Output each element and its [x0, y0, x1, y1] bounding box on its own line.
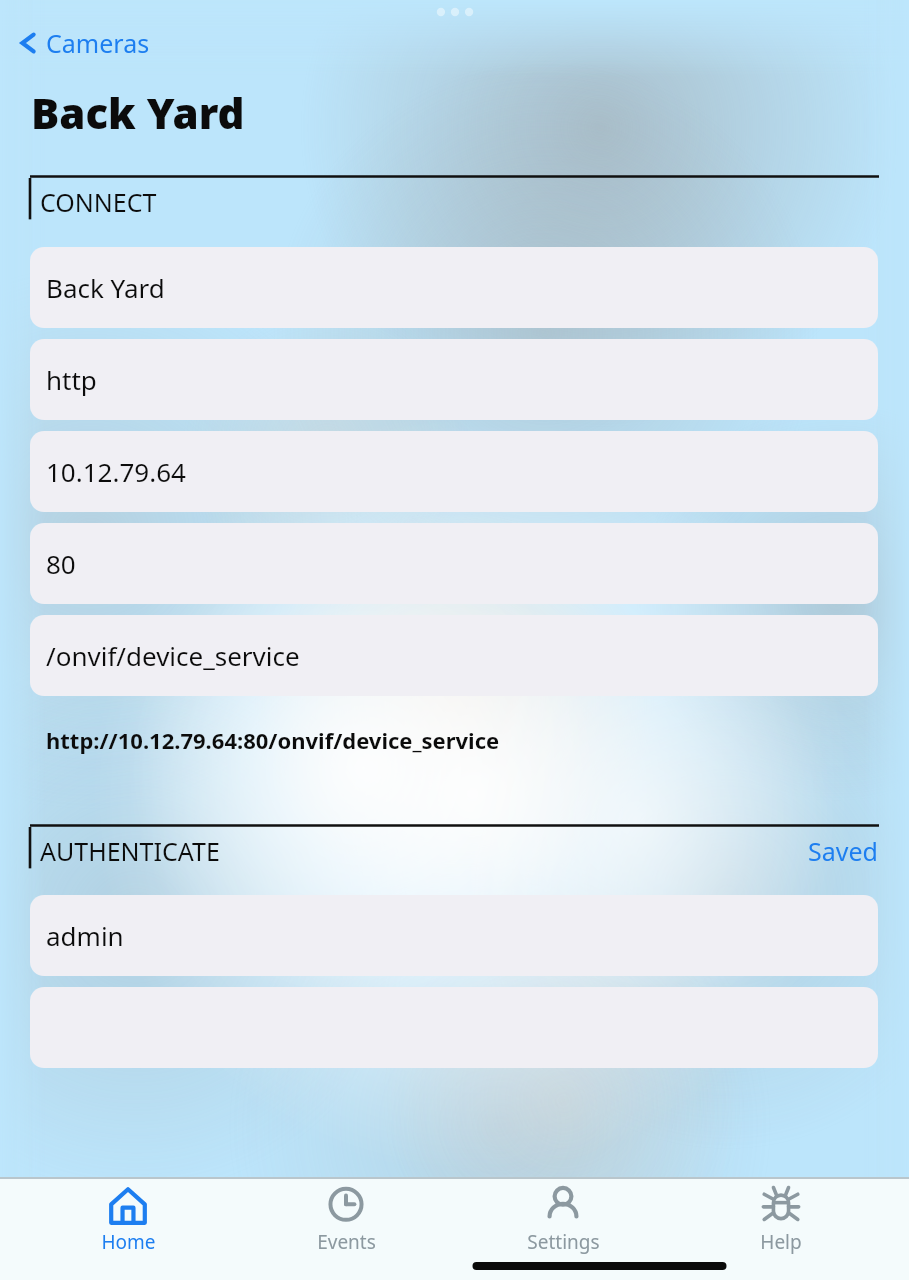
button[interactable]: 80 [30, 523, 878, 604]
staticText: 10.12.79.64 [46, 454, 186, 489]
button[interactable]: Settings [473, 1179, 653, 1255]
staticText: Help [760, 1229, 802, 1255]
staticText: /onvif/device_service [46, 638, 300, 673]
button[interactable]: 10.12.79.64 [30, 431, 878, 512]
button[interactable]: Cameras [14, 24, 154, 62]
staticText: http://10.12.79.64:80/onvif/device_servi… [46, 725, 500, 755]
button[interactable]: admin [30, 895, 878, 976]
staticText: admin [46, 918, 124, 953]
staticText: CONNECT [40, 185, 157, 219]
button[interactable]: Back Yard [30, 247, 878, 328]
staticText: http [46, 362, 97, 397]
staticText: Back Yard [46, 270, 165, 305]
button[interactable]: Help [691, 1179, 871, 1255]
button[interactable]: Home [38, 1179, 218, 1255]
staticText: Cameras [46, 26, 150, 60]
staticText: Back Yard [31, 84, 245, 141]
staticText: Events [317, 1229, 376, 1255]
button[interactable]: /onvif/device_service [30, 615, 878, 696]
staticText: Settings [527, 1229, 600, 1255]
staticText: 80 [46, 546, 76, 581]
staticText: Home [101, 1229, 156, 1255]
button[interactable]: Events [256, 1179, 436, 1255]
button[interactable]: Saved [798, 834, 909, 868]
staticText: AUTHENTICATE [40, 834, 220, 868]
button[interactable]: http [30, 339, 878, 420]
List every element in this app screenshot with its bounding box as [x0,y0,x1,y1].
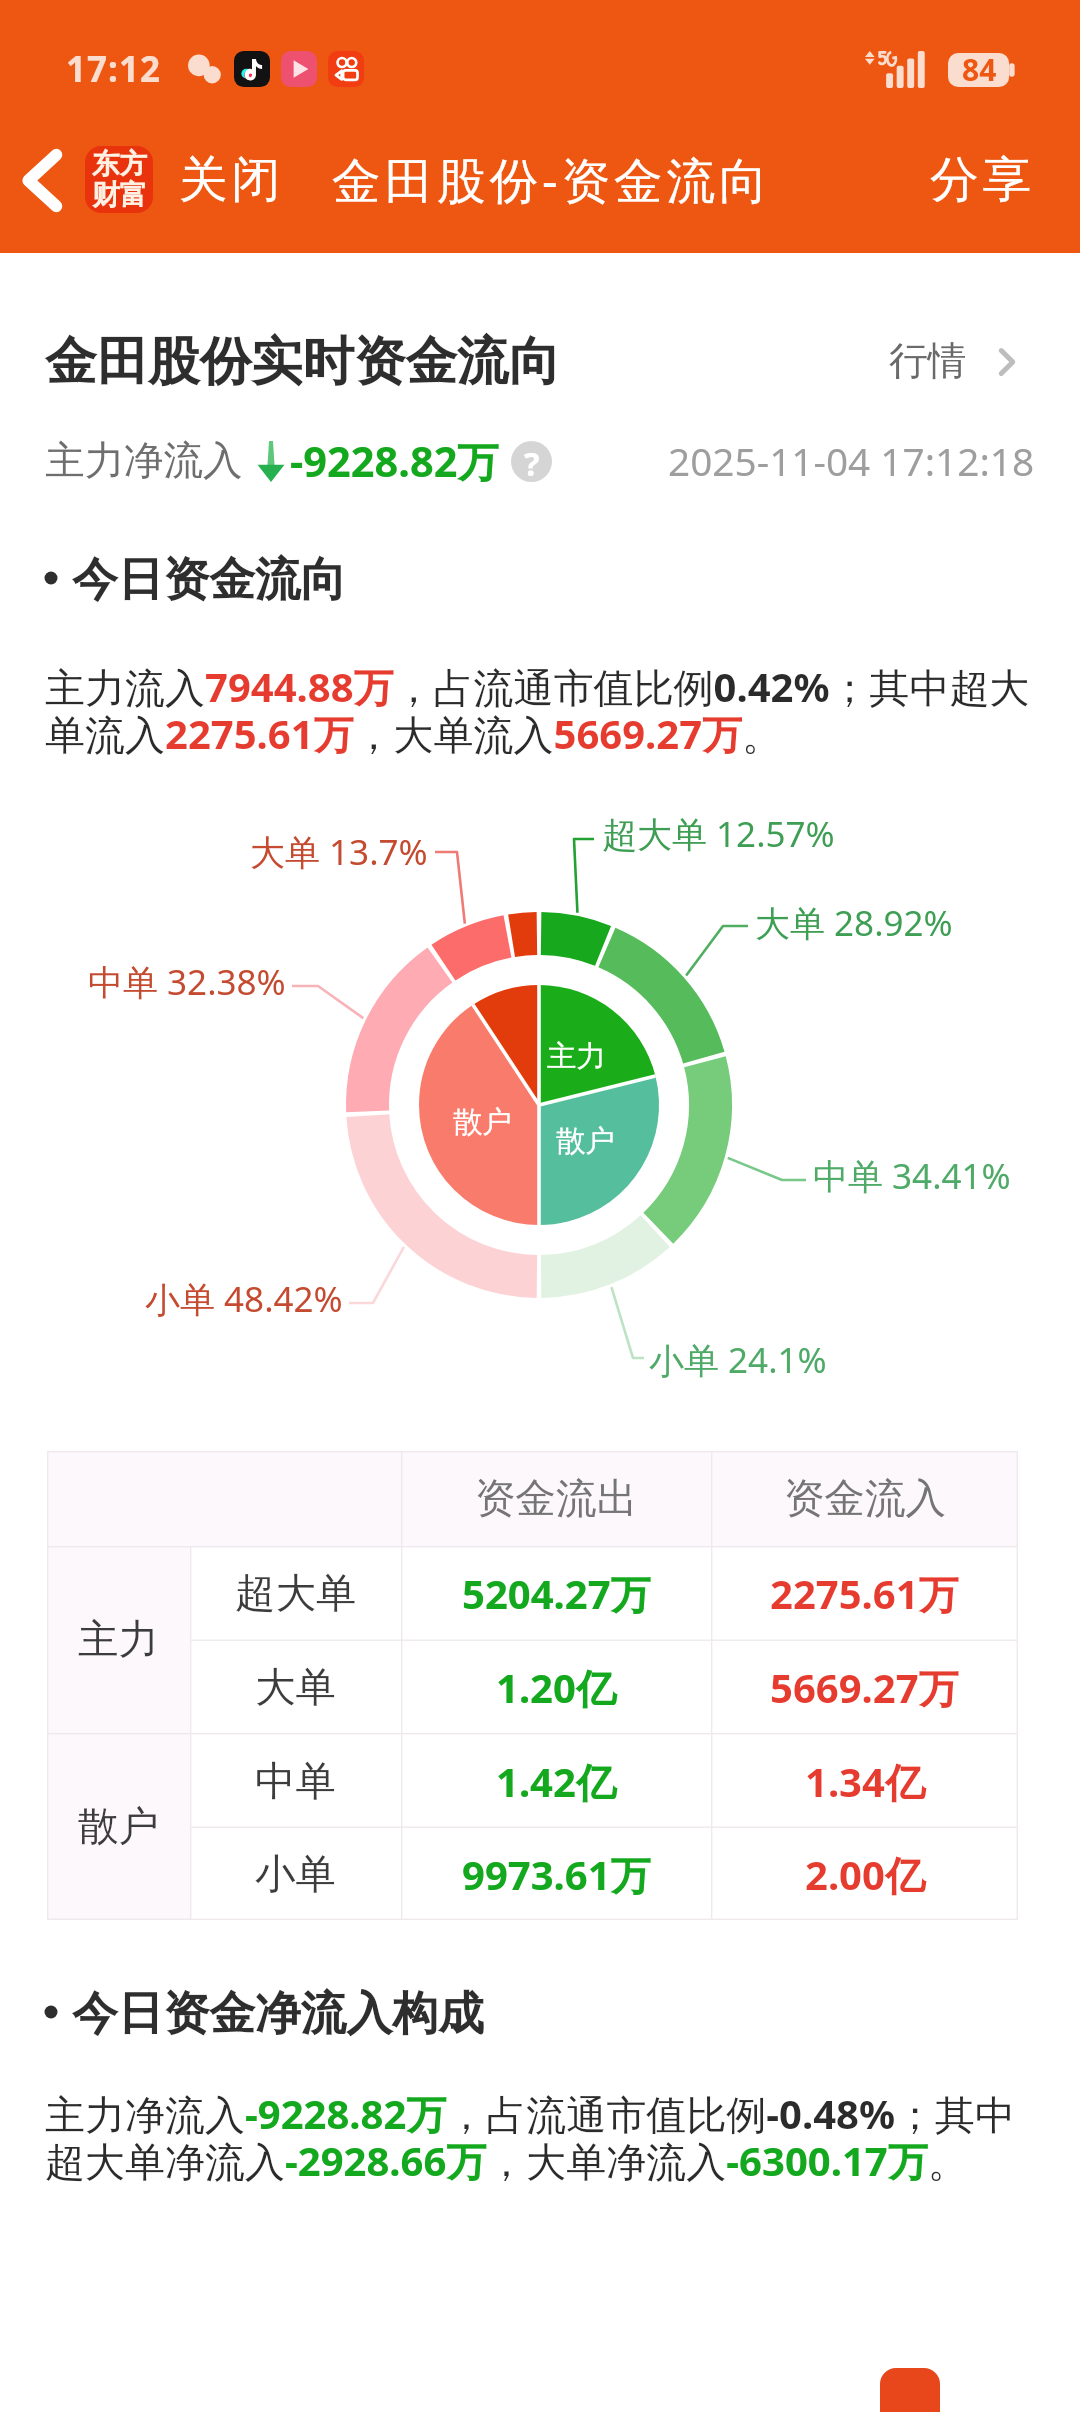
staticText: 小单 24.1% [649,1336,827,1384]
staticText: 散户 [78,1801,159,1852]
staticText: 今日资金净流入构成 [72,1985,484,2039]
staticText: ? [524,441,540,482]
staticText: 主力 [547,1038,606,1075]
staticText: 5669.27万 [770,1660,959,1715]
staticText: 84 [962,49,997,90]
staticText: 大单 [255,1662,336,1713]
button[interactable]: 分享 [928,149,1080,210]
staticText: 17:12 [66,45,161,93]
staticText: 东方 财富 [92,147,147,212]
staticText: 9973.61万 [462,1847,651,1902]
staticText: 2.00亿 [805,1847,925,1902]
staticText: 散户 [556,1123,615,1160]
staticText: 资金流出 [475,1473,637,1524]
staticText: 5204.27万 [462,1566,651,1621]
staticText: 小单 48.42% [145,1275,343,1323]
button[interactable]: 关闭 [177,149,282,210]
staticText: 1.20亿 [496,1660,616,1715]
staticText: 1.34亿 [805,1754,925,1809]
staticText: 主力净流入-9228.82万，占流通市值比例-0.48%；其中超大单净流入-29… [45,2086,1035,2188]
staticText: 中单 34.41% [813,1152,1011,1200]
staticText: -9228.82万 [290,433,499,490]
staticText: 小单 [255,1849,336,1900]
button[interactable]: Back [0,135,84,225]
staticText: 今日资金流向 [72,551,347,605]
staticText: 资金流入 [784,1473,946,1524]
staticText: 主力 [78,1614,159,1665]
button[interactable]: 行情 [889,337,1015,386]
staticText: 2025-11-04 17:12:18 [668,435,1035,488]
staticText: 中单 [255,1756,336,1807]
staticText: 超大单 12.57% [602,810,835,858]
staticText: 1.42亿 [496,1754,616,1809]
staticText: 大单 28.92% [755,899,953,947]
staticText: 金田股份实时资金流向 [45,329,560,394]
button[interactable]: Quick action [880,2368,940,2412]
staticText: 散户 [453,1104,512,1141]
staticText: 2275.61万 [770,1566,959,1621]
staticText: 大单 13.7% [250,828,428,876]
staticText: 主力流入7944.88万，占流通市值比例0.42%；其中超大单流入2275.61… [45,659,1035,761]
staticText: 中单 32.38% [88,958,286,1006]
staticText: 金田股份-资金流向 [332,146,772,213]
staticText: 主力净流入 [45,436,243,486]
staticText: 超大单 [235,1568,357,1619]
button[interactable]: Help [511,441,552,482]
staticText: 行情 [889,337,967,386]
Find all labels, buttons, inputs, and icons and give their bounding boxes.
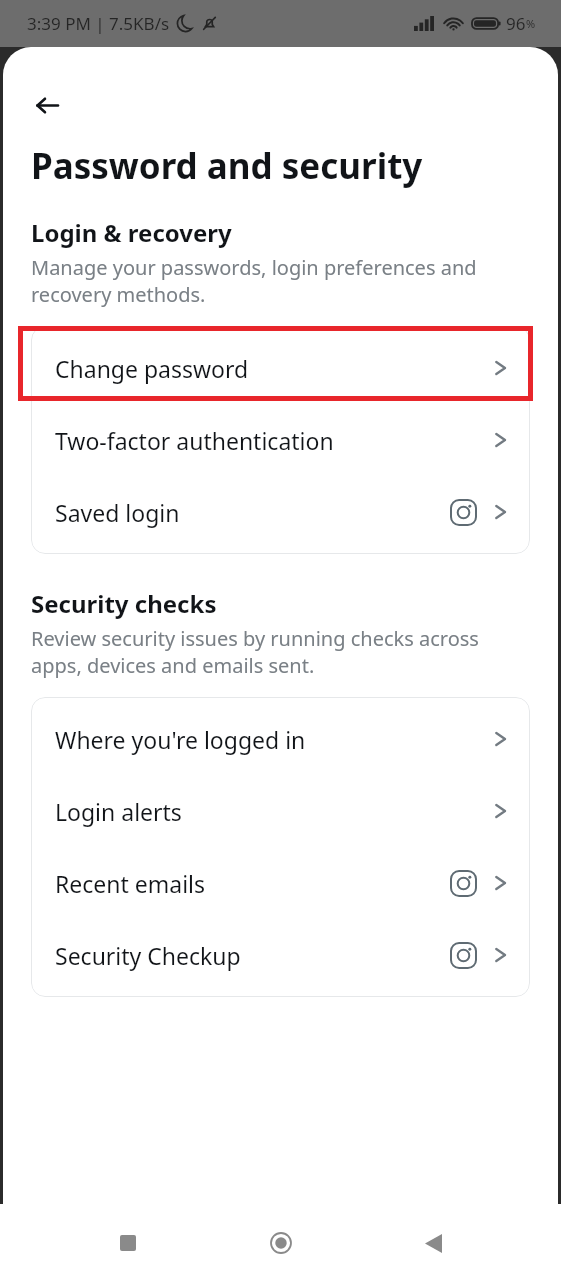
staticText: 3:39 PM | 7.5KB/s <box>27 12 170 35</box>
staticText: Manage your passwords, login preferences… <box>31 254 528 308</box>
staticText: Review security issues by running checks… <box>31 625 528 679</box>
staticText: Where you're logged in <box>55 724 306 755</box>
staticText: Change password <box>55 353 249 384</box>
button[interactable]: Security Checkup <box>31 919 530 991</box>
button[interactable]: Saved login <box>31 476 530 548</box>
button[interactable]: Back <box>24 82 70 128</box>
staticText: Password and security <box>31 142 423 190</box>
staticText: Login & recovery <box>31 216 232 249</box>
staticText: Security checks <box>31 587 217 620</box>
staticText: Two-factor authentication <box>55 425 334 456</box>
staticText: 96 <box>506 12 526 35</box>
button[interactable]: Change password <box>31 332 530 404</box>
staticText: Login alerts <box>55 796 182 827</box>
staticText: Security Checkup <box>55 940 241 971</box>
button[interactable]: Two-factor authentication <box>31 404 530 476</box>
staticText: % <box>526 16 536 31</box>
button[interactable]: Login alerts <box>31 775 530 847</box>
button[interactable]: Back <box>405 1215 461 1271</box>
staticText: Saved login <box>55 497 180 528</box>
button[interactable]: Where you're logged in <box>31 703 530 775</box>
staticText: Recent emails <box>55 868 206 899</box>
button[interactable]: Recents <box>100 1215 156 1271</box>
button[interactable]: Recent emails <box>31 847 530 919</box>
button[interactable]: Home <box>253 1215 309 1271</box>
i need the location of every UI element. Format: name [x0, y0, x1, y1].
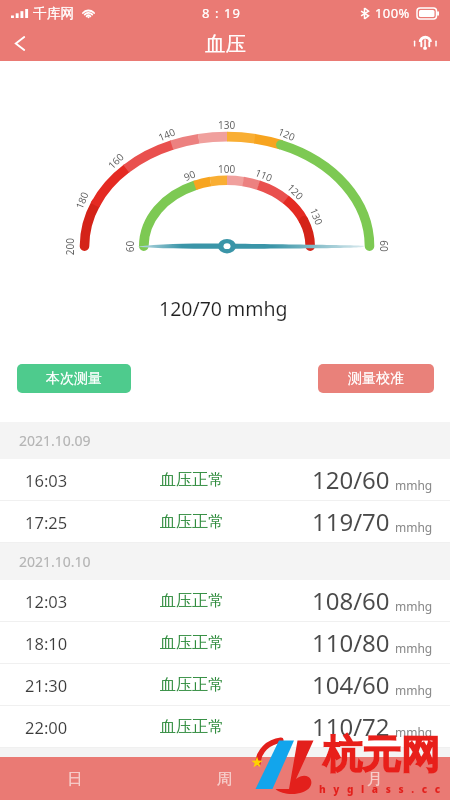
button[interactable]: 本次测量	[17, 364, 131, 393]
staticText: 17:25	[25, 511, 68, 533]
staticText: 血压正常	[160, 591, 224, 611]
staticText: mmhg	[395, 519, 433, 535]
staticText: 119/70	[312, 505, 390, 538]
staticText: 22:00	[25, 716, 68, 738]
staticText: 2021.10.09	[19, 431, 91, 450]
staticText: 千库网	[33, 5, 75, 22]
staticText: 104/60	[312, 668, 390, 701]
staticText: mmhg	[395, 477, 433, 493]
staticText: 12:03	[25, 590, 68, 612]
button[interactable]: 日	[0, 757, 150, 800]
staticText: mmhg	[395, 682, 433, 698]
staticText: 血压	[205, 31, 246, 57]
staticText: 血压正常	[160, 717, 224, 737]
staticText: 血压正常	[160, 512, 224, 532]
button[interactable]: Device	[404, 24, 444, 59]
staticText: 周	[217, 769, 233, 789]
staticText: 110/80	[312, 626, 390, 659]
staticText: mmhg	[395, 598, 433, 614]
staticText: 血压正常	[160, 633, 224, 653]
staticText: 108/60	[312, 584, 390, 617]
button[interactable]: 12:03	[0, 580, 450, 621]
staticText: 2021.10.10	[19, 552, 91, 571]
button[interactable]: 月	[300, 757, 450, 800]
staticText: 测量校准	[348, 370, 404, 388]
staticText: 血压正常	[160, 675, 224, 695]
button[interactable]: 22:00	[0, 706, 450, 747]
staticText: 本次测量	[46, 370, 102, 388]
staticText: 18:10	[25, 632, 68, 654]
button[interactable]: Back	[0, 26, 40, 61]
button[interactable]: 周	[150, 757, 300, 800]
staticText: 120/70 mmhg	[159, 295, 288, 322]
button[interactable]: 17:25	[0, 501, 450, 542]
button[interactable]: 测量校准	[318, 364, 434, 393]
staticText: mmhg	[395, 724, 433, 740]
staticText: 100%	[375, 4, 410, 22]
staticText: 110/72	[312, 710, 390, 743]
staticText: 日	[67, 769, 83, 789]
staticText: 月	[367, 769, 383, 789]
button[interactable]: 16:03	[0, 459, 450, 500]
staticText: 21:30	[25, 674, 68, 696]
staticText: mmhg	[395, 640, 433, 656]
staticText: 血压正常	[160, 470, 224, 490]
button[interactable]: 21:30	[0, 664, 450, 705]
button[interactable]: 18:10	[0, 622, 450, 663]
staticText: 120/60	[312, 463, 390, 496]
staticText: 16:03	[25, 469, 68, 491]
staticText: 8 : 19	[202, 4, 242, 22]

================================

- WHAT YOU WILL DO
Among the entries, count the lines that hold "element". Reply with the count only.

- REPLY TO THE TASK
3